• [Task details]: Needed from the entries below: every line that holds the word "Docusign".

• [Available data]:
------------------------------------------------
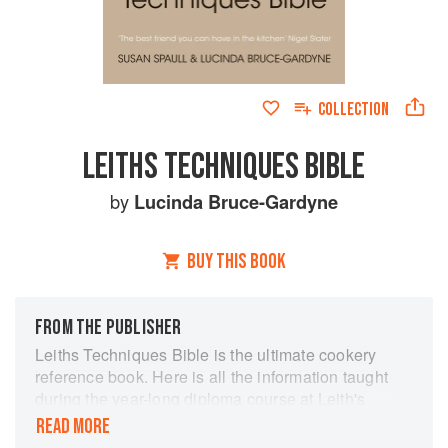
COLLECTION
LEITHS TECHNIQUES BIBLE
by
Lucinda Bruce-Gardyne
BUY THIS BOOK
FROM THE PUBLISHER
Leiths Techniques Bible is the ultimate cookery
reference book. Here is all the information taught
during the year-long diploma course at Leith's
School of Food and Wine. Learn how to prepare
READ MORE
meat and fish, make perfect pastry and bread, as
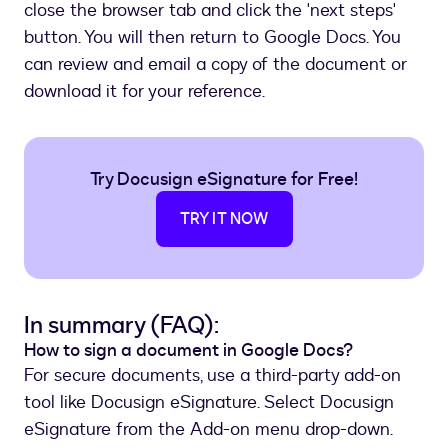
close the browser tab and click the 'next steps'
button. You will then return to Google Docs. You
can review and email a copy of the document or
download it for your reference.
Try Docusign eSignature for Free!
TRY IT NOW
In summary (FAQ):
How to sign a document in Google Docs?
For secure documents, use a third-party add-on
tool like Docusign eSignature. Select Docusign
eSignature from the Add-on menu drop-down.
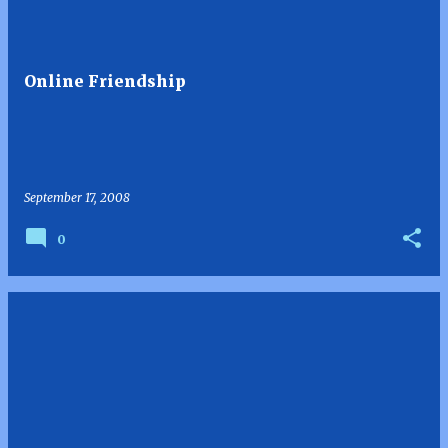
Online Friendship
September 17, 2008
0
------------------------------------------------
• [Written reply]:
Try Docusign eSignature for Free!
tool like Docusign eSignature. Select Docusign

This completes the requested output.